Barring religious beliefs regarding an afterlife there is a truly deep philosophical consideration of the meaning of not existing. It was easy to accept that we didn't exist until we were, at the least, conceived or perhaps gestating. And contemplating our birth is typically a very deep pleasure, for we came from nothing but random molecules and now we are actually here ... we are real ... who cares how it happened, the joy is we really do exist! Yes, I think, therefore I am. Wow! I'm going to do life and experience all of reality! Of course, we sidestep or hide from the idea that there will come a time when we return to nothingness. Those who would spend a lot of time contemplating death while young are usually considered to be mentally ill. Perhaps. Perhaps not. Though said contemplation certainly doesn't lead to happiness or a sense of security unless one is, in terms of a religion with an afterlife, a true believer, a believer in magic that is free from all of the life limitations known here for all forms of life. Yet, realistically, there isn't any magic that anyone can demonstrate, any time in the past all the way to the present. Faith? Be my guest.

PTSD was bad enough, right? You know your scars well. You wish some of the worst events could have been avoided. But at least you survived. For the moment. But, what the hell! "They've had my whole lifetime to figure out a cure for old age and death and, damn it, they blew it! This isn't fair! The people in charge of society are supposed to fix things! Now what am I supposed to do?" Do? Nothing. You do nothing. You have no power to fix anything that big. And, by the way, no one else does either. Now you have major CTSD and FTSD.

After the temper tantrum it is time to think clearly, if sadly. If the loss of life with no apparent future, ergo nonexistence, is real ... then how am I supposed to feel about life in whatever time I have left? Was all of this meaningless? Nihilists would have you so believe, stating that, no matter what, science tells us that the whole universe will have distributed energy insufficient to raise the temperature even one degree above absolute zero (-273 degrees Kelvin). Their point ... eventual death of everything is simply unavoidable.

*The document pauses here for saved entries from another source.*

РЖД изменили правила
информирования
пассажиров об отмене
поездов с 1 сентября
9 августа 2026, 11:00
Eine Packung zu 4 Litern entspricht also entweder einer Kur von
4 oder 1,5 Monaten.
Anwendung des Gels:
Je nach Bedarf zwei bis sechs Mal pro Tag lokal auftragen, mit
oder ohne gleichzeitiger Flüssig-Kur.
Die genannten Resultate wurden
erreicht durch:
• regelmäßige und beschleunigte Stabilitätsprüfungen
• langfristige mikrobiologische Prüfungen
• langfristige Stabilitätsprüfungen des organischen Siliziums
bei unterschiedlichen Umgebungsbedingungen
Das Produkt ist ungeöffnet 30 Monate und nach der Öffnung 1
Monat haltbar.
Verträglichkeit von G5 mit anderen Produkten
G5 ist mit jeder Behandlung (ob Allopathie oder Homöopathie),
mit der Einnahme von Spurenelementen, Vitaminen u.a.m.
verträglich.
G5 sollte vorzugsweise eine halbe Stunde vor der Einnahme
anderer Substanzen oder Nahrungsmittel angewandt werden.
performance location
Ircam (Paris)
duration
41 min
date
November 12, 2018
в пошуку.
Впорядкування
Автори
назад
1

But, of course, throughout history fools have believed whatever they think they know at their time in history won't change in the future. What foolishness! Myopic tunnel vision.

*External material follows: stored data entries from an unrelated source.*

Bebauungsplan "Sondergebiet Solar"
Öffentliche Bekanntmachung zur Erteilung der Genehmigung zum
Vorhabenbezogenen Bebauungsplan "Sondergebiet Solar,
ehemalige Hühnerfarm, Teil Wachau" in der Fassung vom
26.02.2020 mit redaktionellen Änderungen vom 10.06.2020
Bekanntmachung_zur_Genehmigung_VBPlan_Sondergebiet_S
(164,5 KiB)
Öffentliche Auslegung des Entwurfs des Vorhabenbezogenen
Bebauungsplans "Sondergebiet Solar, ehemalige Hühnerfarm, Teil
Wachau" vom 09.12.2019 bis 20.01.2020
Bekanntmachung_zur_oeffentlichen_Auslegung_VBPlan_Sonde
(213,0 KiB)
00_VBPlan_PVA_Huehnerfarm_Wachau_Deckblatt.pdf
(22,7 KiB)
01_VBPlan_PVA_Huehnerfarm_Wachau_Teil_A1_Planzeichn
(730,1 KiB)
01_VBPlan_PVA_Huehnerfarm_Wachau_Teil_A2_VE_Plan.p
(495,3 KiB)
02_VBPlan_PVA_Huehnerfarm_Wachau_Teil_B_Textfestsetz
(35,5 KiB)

Well, that didn't help much, did it? CTSD is bad enough. But do you have to address FTSD too? Of course you do. After all, what happens to your consciousness when you die? Does it fall apart as your body rots or is incinerated? Or is it part of some timeless, unknown reality to which we return? Oh, my friend, we simply do not know that answer, but we have no special reason to assume our consciousness will continue any more than that of a squirrel that died a thousand years ago.

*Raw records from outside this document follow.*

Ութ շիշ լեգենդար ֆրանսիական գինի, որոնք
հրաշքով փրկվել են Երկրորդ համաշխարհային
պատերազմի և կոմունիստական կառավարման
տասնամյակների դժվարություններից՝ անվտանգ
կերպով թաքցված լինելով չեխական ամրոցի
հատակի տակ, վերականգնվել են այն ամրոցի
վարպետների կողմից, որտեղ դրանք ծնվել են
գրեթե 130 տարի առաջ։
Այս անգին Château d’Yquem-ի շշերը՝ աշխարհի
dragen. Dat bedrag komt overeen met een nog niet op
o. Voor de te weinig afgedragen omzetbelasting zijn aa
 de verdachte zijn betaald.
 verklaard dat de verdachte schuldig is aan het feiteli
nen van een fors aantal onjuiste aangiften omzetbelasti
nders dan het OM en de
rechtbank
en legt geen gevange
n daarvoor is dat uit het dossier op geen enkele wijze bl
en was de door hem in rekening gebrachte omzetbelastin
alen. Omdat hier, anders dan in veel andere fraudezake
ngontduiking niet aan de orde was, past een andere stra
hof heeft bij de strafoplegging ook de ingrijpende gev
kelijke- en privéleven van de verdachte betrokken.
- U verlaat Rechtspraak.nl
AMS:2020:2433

Any one of you who have happened to read my book, Destiny, will know exactly where I am headed next in this article. To point, it is the total responsibility of humans to pull themselves out of the reality of death by slowly but surely heading towards immortality. Our next truly big deal is genetic engineering to slow/stop aging and eliminate disease. That is where we must focus our energy, via the physical sciences, until we ultimately achieve physical immortality. No, I said immortality, not immorality!

Wake up and smell the coffee. If we continue to die it is our own fault. Nothingness sucks. But a future of exploring the Universe sounds pretty exciting.